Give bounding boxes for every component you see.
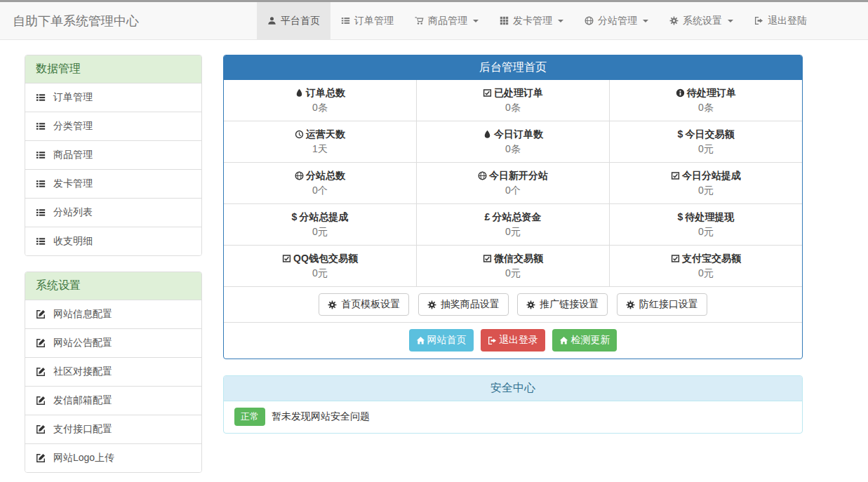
stat-wechat-amount: 微信交易额 0元 xyxy=(417,246,610,286)
stat-label: 今日订单数 xyxy=(494,127,543,141)
action-buttons-row: 网站首页 退出登录 检测更新 xyxy=(224,323,802,359)
promotion-link-settings-button[interactable]: 推广链接设置 xyxy=(517,293,608,316)
sidebar-item-card-management[interactable]: 发卡管理 xyxy=(25,170,201,199)
status-badge: 正常 xyxy=(234,408,265,426)
edit-icon xyxy=(36,338,46,348)
dollar-icon: $ xyxy=(292,210,298,224)
stat-value: 0条 xyxy=(610,100,802,114)
globe-icon xyxy=(585,16,594,25)
check-square-icon xyxy=(671,254,680,263)
admin-page: 自助下单系统管理中心 平台首页 订单管理 商品管理 发卡管理 xyxy=(0,0,868,482)
sidebar-item-site-announcement-config[interactable]: 网站公告配置 xyxy=(25,329,201,358)
stat-value: 0元 xyxy=(417,266,609,280)
list-icon xyxy=(36,150,46,160)
sidebar-item-logo-upload[interactable]: 网站Logo上传 xyxy=(25,444,201,472)
check-update-button[interactable]: 检测更新 xyxy=(552,329,617,352)
nav-item-logout[interactable]: 退出登陆 xyxy=(744,2,817,39)
sidebar-item-site-info-config[interactable]: 网站信息配置 xyxy=(25,300,201,329)
stat-label: 分站总资金 xyxy=(492,210,541,224)
stat-label: 分站总数 xyxy=(306,168,345,182)
home-icon xyxy=(416,336,425,345)
dollar-icon: $ xyxy=(678,127,683,141)
dollar-icon: $ xyxy=(678,210,683,224)
caret-down-icon xyxy=(643,20,648,22)
nav-item-label: 分站管理 xyxy=(598,15,637,27)
stat-label: 微信交易额 xyxy=(494,251,543,265)
sidebar-item-label: 分站列表 xyxy=(53,206,93,219)
content-area: 数据管理 订单管理 分类管理 商品管理 发卡管理 xyxy=(0,40,868,482)
sidebar-item-order-management[interactable]: 订单管理 xyxy=(25,83,201,112)
nav-item-platform-home[interactable]: 平台首页 xyxy=(257,2,330,39)
stat-today-transaction-amount: $今日交易额 0元 xyxy=(610,121,802,162)
caret-down-icon xyxy=(558,20,563,22)
stat-label: QQ钱包交易额 xyxy=(293,251,358,265)
dashboard-panel-title: 后台管理首页 xyxy=(224,55,802,80)
edit-icon xyxy=(36,309,46,319)
list-icon xyxy=(36,236,46,246)
stat-days-running: 运营天数 1天 xyxy=(224,121,417,162)
stat-label: 订单总数 xyxy=(306,86,345,100)
stat-row: 分站总数 0个 今日新开分站 0个 今日分站提成 0元 xyxy=(224,163,802,204)
logout-button[interactable]: 退出登录 xyxy=(481,329,545,352)
site-title: 自助下单系统管理中心 xyxy=(0,2,152,39)
nav-item-label: 商品管理 xyxy=(428,15,467,27)
nav-item-card-management[interactable]: 发卡管理 xyxy=(489,2,574,39)
caret-down-icon xyxy=(473,20,479,22)
security-center-title: 安全中心 xyxy=(224,376,802,401)
stat-total-substation-funds: £分站总资金 0元 xyxy=(417,204,610,245)
home-icon xyxy=(559,336,568,345)
stat-today-orders: 今日订单数 0条 xyxy=(417,121,610,162)
sidebar-item-label: 分类管理 xyxy=(53,120,93,133)
nav-item-label: 退出登陆 xyxy=(768,15,807,27)
stat-label: 今日新开分站 xyxy=(489,168,548,182)
sidebar-item-product-management[interactable]: 商品管理 xyxy=(25,141,201,170)
nav-item-product-management[interactable]: 商品管理 xyxy=(404,2,489,39)
stat-qq-wallet-amount: QQ钱包交易额 0元 xyxy=(224,246,417,286)
stat-value: 0个 xyxy=(417,183,609,197)
sidebar-section-title: 系统设置 xyxy=(25,272,201,300)
gear-icon xyxy=(669,16,679,25)
stat-label: 分站总提成 xyxy=(299,210,348,224)
sidebar-item-income-expense-detail[interactable]: 收支明细 xyxy=(25,227,201,255)
sidebar-item-mail-config[interactable]: 发信邮箱配置 xyxy=(25,387,201,415)
sidebar: 数据管理 订单管理 分类管理 商品管理 发卡管理 xyxy=(25,55,202,482)
security-message: 暂未发现网站安全问题 xyxy=(272,410,370,423)
stat-total-substations: 分站总数 0个 xyxy=(224,163,417,203)
anti-block-api-settings-button[interactable]: 防红接口设置 xyxy=(617,293,707,316)
sidebar-item-label: 订单管理 xyxy=(53,91,93,104)
button-label: 防红接口设置 xyxy=(639,298,698,311)
nav-item-order-management[interactable]: 订单管理 xyxy=(330,2,404,39)
grid-icon xyxy=(500,16,509,25)
tint-icon xyxy=(295,88,304,98)
gear-icon xyxy=(427,300,436,309)
check-square-icon xyxy=(483,88,492,98)
homepage-template-settings-button[interactable]: 首页模板设置 xyxy=(319,293,409,316)
sidebar-section-data-management: 数据管理 订单管理 分类管理 商品管理 发卡管理 xyxy=(25,55,202,256)
nav-item-system-settings[interactable]: 系统设置 xyxy=(659,2,744,39)
lottery-product-settings-button[interactable]: 抽奖商品设置 xyxy=(418,293,509,316)
sidebar-item-label: 网站公告配置 xyxy=(53,337,112,349)
stat-pending-withdrawals: $待处理提现 0元 xyxy=(610,204,802,245)
sidebar-item-label: 收支明细 xyxy=(53,235,93,248)
button-label: 退出登录 xyxy=(499,334,538,347)
gear-icon xyxy=(626,300,635,309)
button-label: 首页模板设置 xyxy=(341,298,400,311)
sidebar-item-label: 商品管理 xyxy=(53,149,93,161)
stat-label: 待处理提现 xyxy=(685,210,734,224)
stat-value: 0元 xyxy=(610,225,802,239)
stat-value: 0个 xyxy=(224,183,416,197)
sidebar-item-community-connect-config[interactable]: 社区对接配置 xyxy=(25,358,201,387)
sign-out-icon xyxy=(754,16,763,25)
stat-row: 运营天数 1天 今日订单数 0条 $今日交易额 0元 xyxy=(224,121,802,163)
stat-value: 0条 xyxy=(417,142,609,156)
stat-alipay-amount: 支付宝交易额 0元 xyxy=(610,246,802,286)
sidebar-item-substation-list[interactable]: 分站列表 xyxy=(25,199,201,227)
nav-item-substation-management[interactable]: 分站管理 xyxy=(574,2,659,39)
list-icon xyxy=(36,121,46,131)
stat-value: 0元 xyxy=(610,142,802,156)
main-content: 后台管理首页 订单总数 0条 已处理订单 0条 待处理订单 0条 xyxy=(223,55,803,482)
site-homepage-button[interactable]: 网站首页 xyxy=(409,329,474,352)
check-square-icon xyxy=(483,254,492,263)
sidebar-item-payment-api-config[interactable]: 支付接口配置 xyxy=(25,415,201,444)
sidebar-item-category-management[interactable]: 分类管理 xyxy=(25,112,201,141)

####

Your goal – Select all lines with the word "分站管理" from the entries above.

Answer below –
nav-item-label: 分站管理 xyxy=(598,15,637,27)
nav-item-substation-management[interactable]: 分站管理 xyxy=(574,2,659,39)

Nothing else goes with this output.